Coronary heart disease incidence in NIDDM patients in the Helsinki Heart Study.

OBJECTIVE--To determine coronary heart disease (CHD) incidence among dyslipidemic subjects with non-insulin-dependent diabetes mellitus (NIDDM) and to assess the effect of lipid-modifying treatment on serum and lipoprotein lipids and the CHD incidence in these patients. RESEARCH DESIGN AND METHODS--Of the 4081 men participating in the Helsinki Heart Study, a coronary primary prevention trial with gemfibrozil in middle-aged men with high non-high-density lipoprotein (HDL) cholesterol (greater than 5.2 mM; 200 mg/dL), 135 had NIDDM at entry.
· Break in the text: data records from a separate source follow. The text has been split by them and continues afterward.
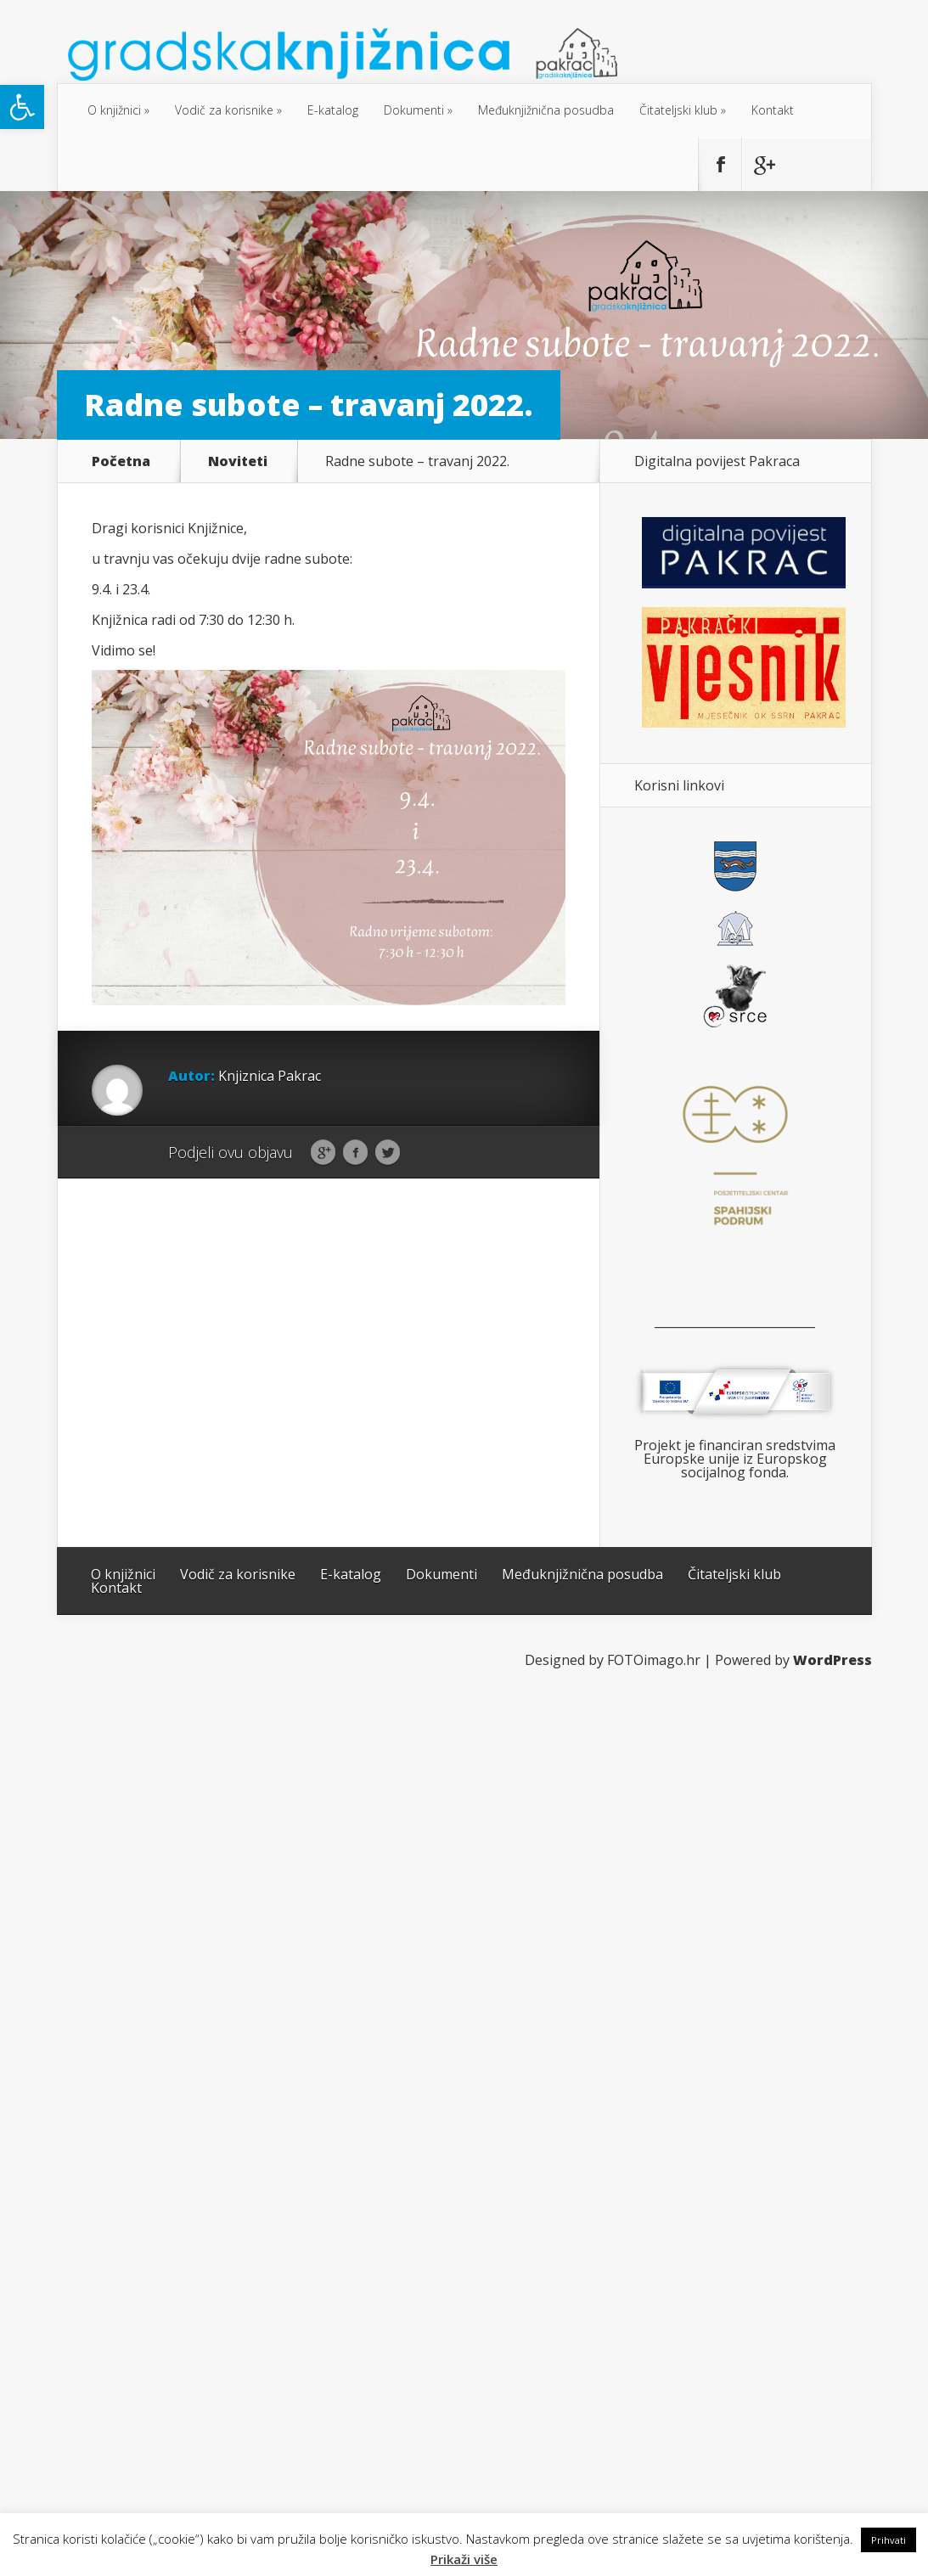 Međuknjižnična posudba (546, 110)
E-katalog (332, 110)
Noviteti (237, 461)
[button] (22, 107)
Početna (121, 461)
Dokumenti (414, 110)
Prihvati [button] (888, 2540)
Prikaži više (464, 2559)
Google (323, 1153)
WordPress (832, 1660)
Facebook (355, 1153)
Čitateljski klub (678, 110)
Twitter (387, 1153)
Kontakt (772, 110)
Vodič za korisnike (224, 110)
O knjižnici (114, 110) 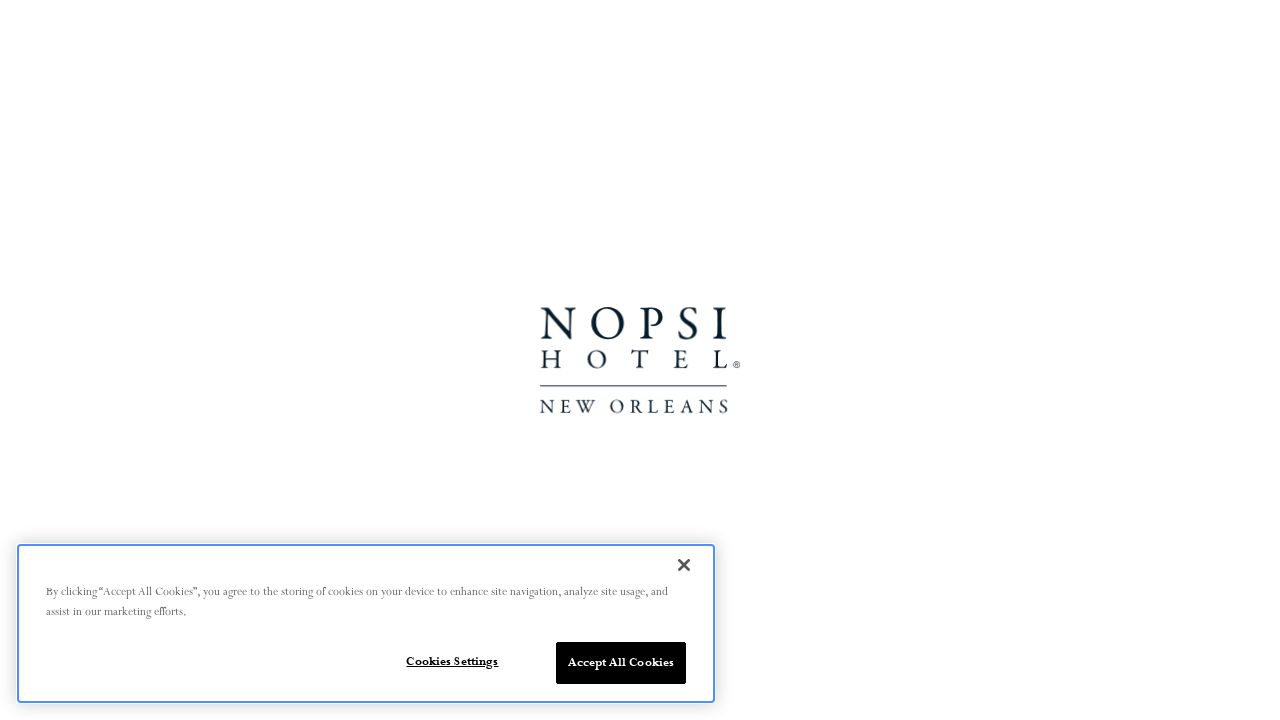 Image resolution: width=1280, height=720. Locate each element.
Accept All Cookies (621, 662)
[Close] (684, 565)
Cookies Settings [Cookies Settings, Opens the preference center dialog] (452, 661) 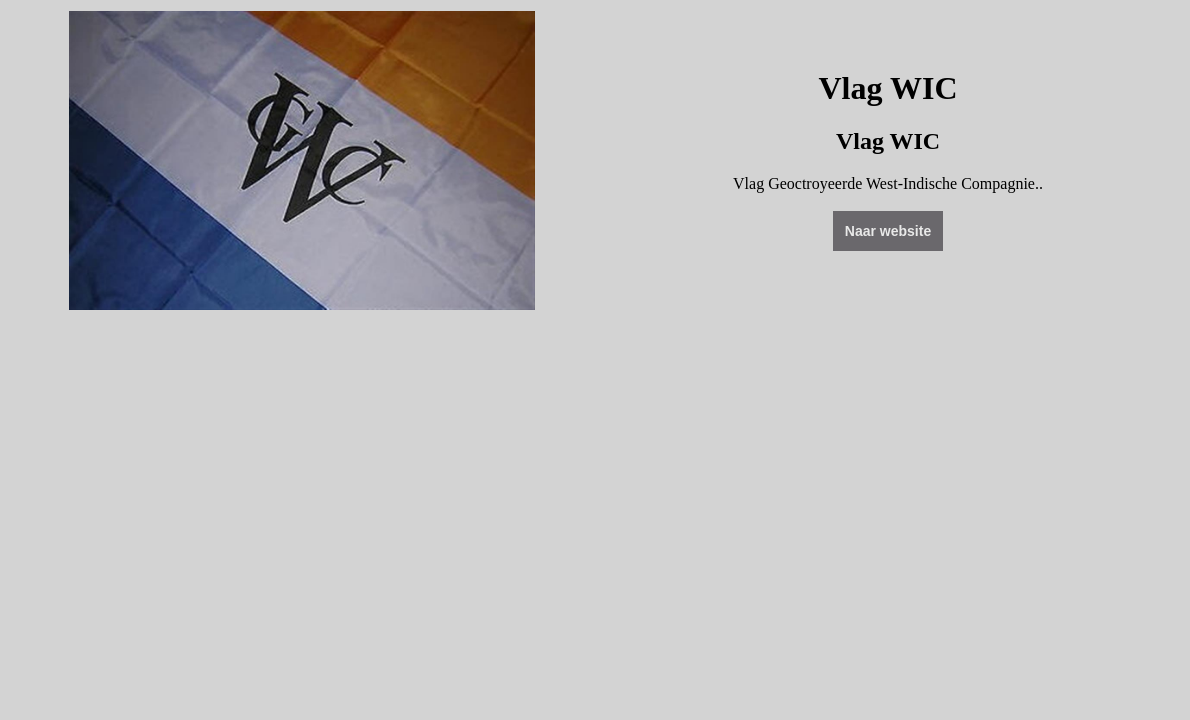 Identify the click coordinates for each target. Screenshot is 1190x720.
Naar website (888, 231) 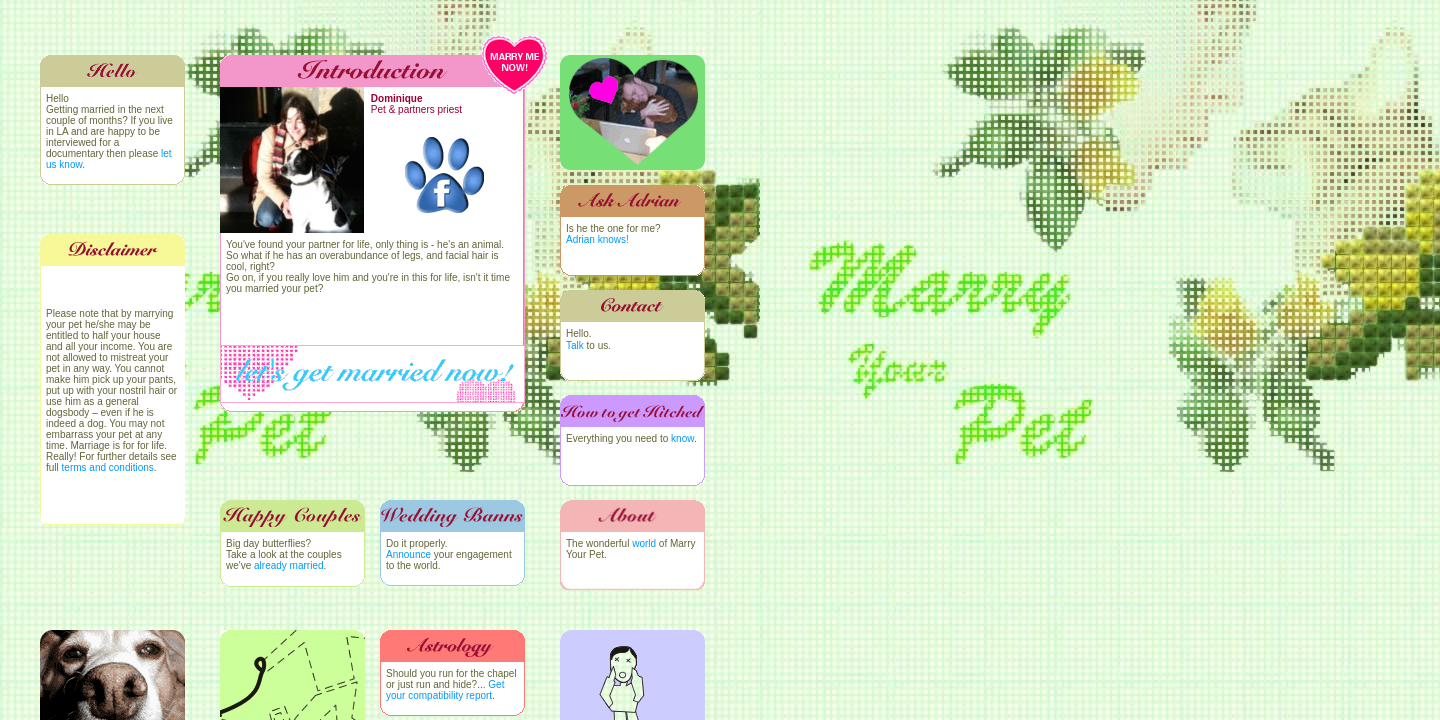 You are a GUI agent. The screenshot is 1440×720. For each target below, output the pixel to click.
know (682, 438)
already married (288, 565)
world (644, 543)
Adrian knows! (597, 239)
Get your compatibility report (445, 690)
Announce (408, 554)
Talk (575, 345)
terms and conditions (108, 467) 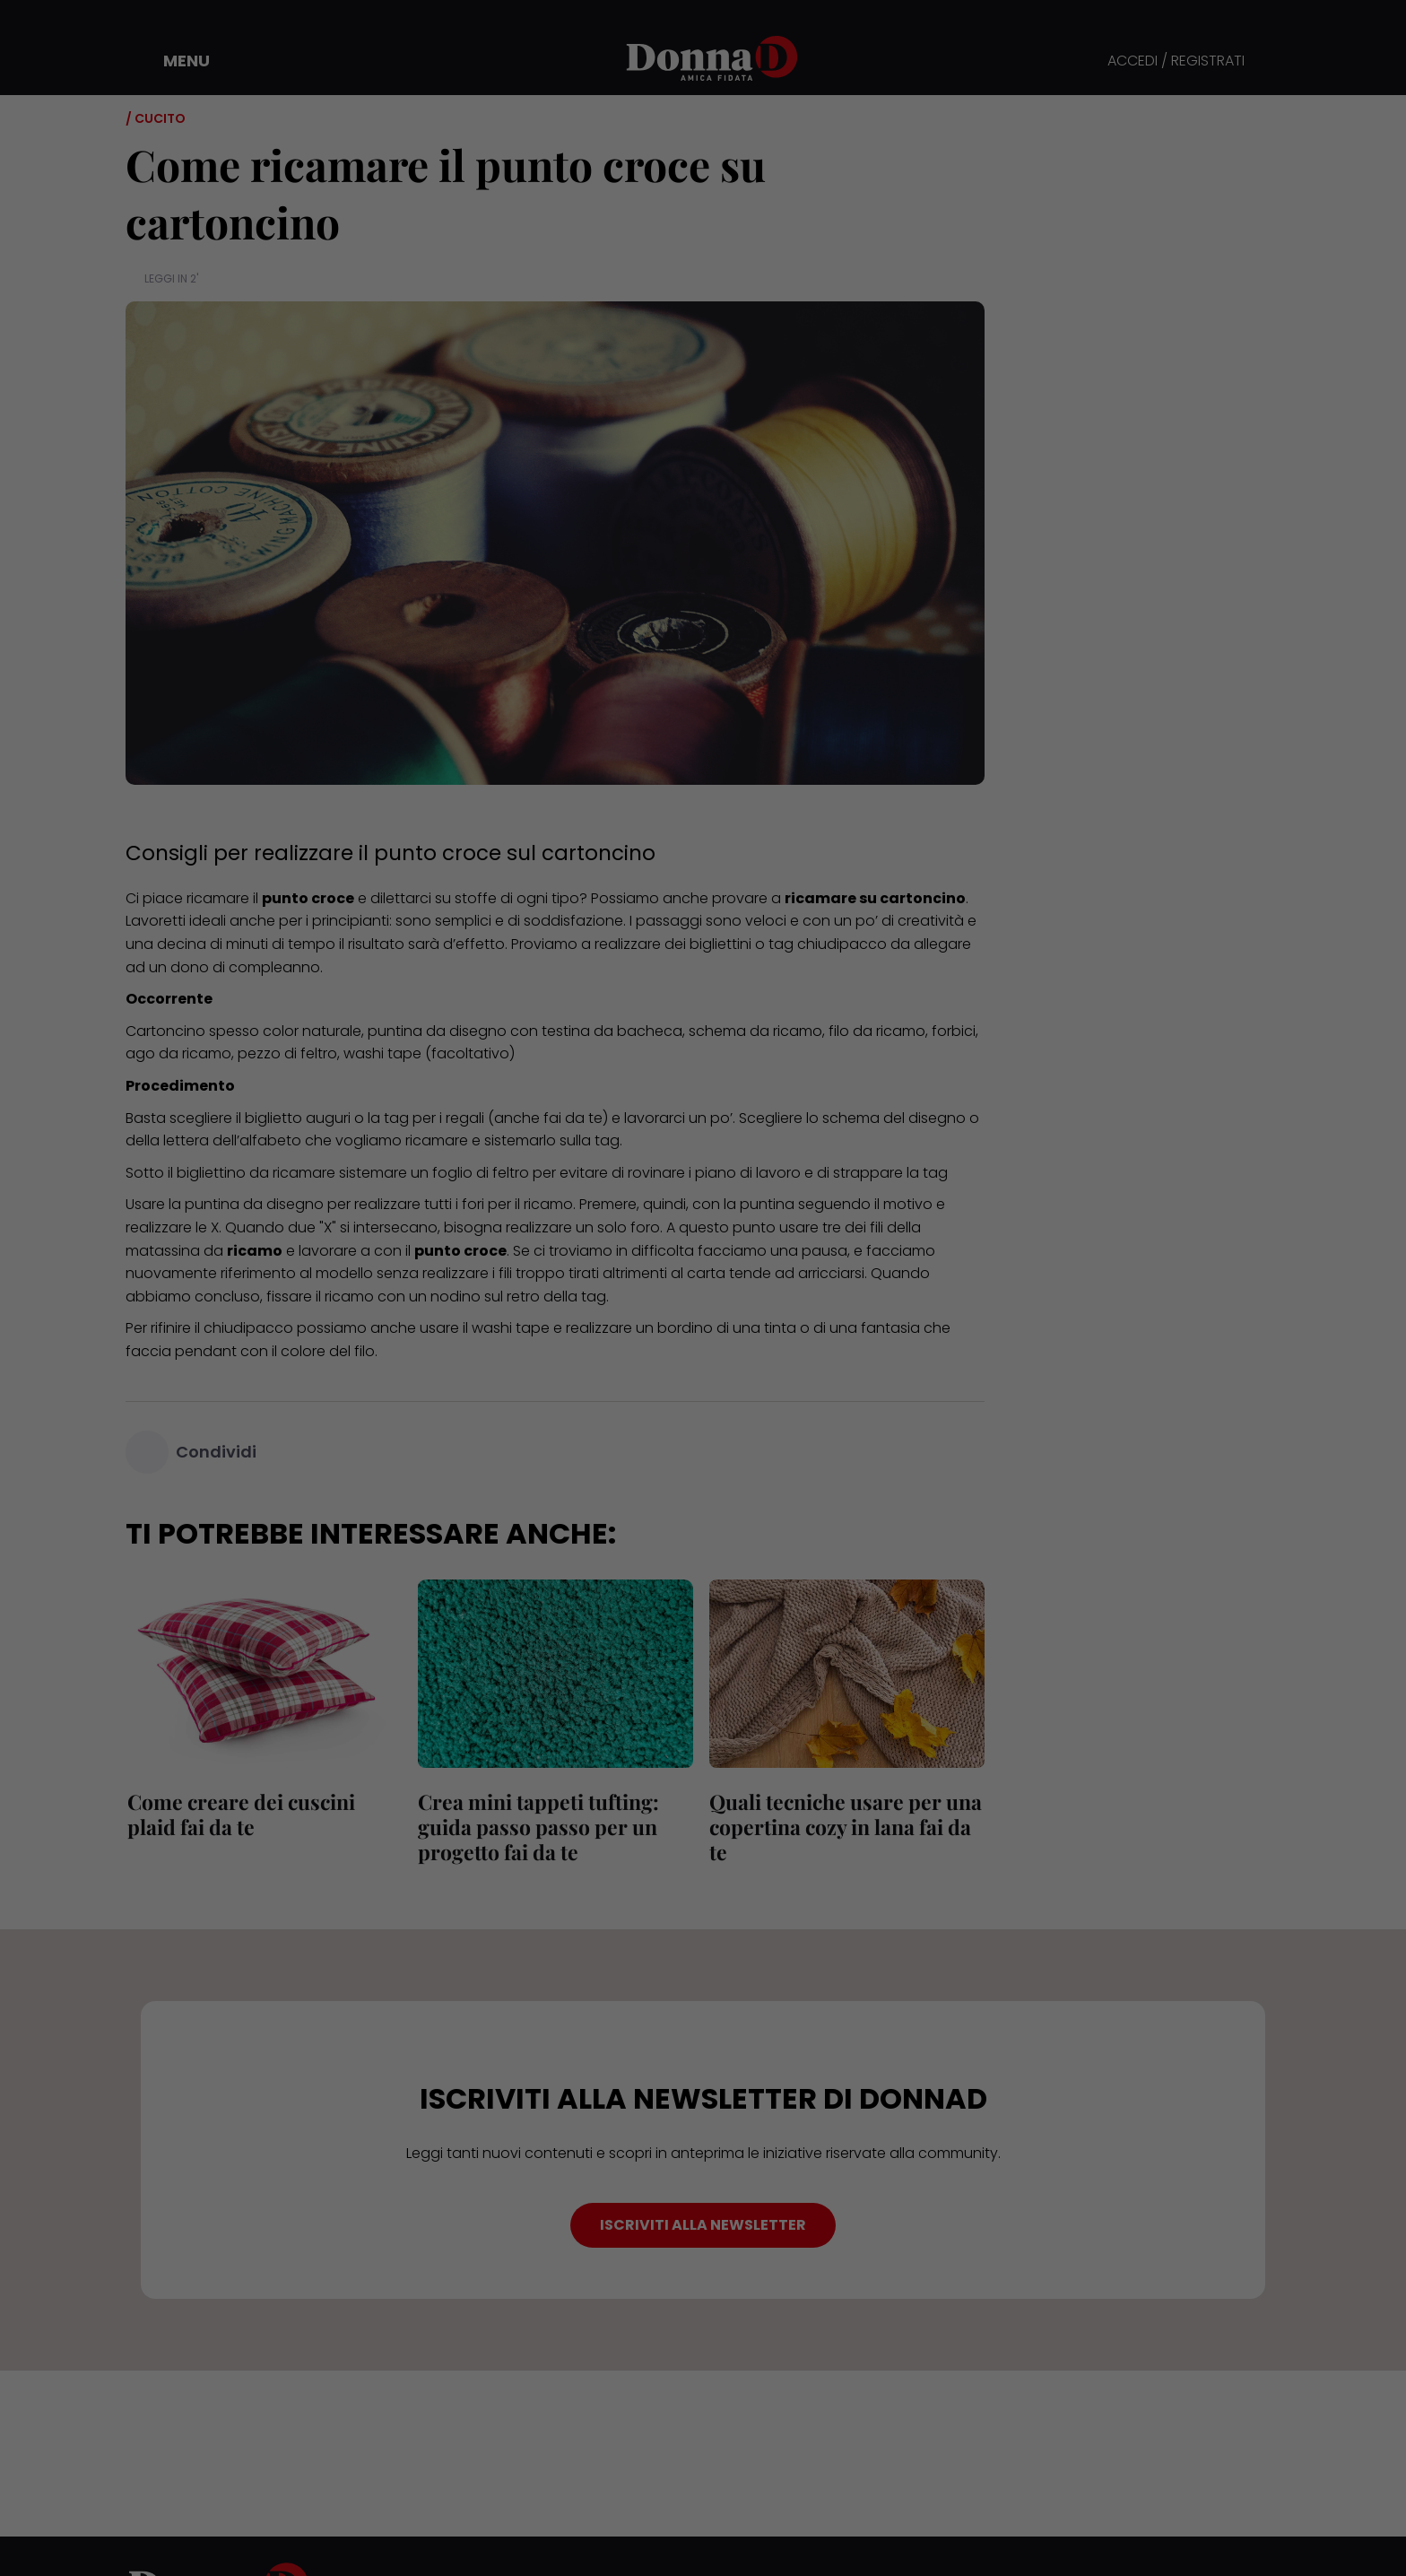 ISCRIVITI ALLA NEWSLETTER (703, 2225)
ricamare (218, 898)
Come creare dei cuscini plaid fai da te (239, 1814)
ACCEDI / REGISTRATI (1176, 61)
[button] (174, 61)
The incidence of definite myocardial infarction and cardiac death and changes in serum and lipoprotein lipids were determined during the 5-yr trial in the NIDDM patients and compared with those observed in nondiabetic trial participants. RESULTS--Compared with nondiabetic subjects, NIDDM patients had lower HDL cholesterol (P less than 0.001), higher triglyceride concentration (P less than 0.0001), and greater body mass index (P less than 0.001), there were more hypertensive patients (P less than 0.001) among them. The incidence of myocardial infarction and cardiac death was significantly higher among diabetic than nondiabetic participants (7.4 vs. 3.3%, respectively, P less than 0.02). CHD incidence in the gemfibrozil-treated diabetic men (n = 59) was 3.4% compared with 10.5% in the placebo group (NS). In multivariate analysis, diabetes (P less than 0.05), age (P less than 0.0001), smoking (P less than 0.0001), low HDL cholesterol (P less than 0.05), and high low-density lipoprotein cholesterol (P less than 0.005) were independently related to CHD incidence. Gemfibrozil-induced serum and lipoprotein lipid changes in diabetic patients were similar to those observed in nondiabetic subjects. CONCLUSIONS--Compared with similarly dyslipidemic nondiabetic subjects, patients with NIDDM are at markedly increased risk of CHD. This elevated risk can be somewhat reduced by gemfibrozil.